Thanks for the video. Would like to see meta seamless4mt for speech to text and the reverse. And it's support more than 1000 languages also... Already use whisper locally for speech 2 text.

@opusmas7909 11 месяцев назад

This is so good, I whish that there was a keyboard that uses Whisper locally in the mobile. There is one, but not multilingual.

@ilianos 11 месяцев назад

That's exactly what I was thinking! 😀 SwiftKey belongs to Microsoft, but I guess if they integrated Whisper into it, there'd be a huge spike in computational ressources that are needed for such a new feature roll out...

@ilianos 11 месяцев назад

What's the name of the one you found (not multilingual)?

@opusmas7909 7 месяцев назад

Sorry, I saw the message just now, the name is OpenAi Whisper Keyboard by Kai Soapbox. But now I use FUTO voice input

@toastrecon 10 месяцев назад

Do we know how long it usually takes to get access to the diarization? I submitted my company name and website, but the API calls still aren't working after about 30min.
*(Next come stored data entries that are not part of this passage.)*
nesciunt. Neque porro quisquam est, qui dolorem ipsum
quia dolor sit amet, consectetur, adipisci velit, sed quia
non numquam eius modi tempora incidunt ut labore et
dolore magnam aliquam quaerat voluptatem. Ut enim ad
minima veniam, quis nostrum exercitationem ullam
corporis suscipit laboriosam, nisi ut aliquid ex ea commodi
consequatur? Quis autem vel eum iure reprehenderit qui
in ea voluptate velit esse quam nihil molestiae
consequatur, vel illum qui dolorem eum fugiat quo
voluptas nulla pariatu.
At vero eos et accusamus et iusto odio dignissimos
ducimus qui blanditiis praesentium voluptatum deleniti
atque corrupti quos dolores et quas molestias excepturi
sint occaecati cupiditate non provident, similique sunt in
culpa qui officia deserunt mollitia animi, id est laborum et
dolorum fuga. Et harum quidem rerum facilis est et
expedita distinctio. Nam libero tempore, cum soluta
Are those manually approved by the research team?

@ruffy9937 9 месяцев назад

try making a new token , that seemed to have worked for me

@frazuppi4897 11 месяцев назад

Thanks a lot!

@Rollex-rr2xq 7 месяцев назад

Can we save the model by running it on colab. Then download the saved model on my cpu machine to do transcribe. Is it possible??
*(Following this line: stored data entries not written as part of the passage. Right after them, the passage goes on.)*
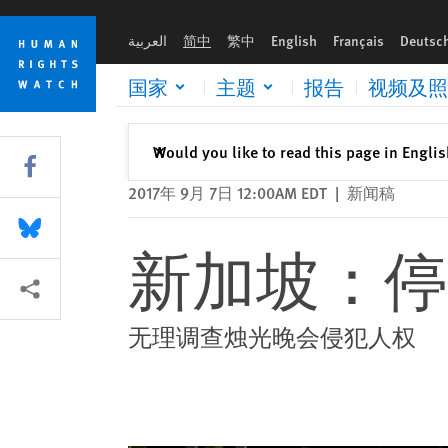
Skip
Skip
新加坡：停止骚扰和平维权人士
to
to
العربية
简中
繁中
English
Français
Deutsc
cookie
main
privacy
content
国家
主题
报告
视频及照
notice
关闭
Would you like to read this page in Engli
✕
Share this via Facebook
2017年 9月 7日 12:00AM EDT
|
新闻稿
Share this via Bluesky
新加坡：停
More sharing options
无理调查烛光晚会侵犯人权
@engineerprompt 7 месяцев назад

Yes, I think its possible but you will need a GPU to run it.

@slofo22 11 месяцев назад

@Prompt Engineering And how does the transcript export to me. I don't see that in the video you show the export of the transcript to: json, txt,srt,vtt

@engineerprompt 11 месяцев назад

The result is Json, you will just need to write that to disk

@slofo22 11 месяцев назад

@@engineerprompt I'm a newbie, how do I do this?

@slofo22 5 месяцев назад

@@iluminathy3210 yes

@shikharmishra7208 8 месяцев назад

AssertionError Traceback (most recent call last) in () 1 embeddings = np.zeros(shape=(len(segments), 192)) 2 for i, segment in enumerate(segments): ----> 3 embeddings[i] = segment_embedding(segment) 4 5 embeddings = np.nan_to_num(embeddings) Hey, I am getting assertion error, please let me know how to solve this error, Thanks

@TirtharajBiswas 11 месяцев назад

What do you use for adding subs to your youtube videos?

@engineerprompt 11 месяцев назад

Descript.com

@carmenlanders6663 7 месяцев назад

I really wish you had shown more end results of the diarization. I can barely tell if this will work for me. I really wanted to make sure it was worth the time and energy to make this happen.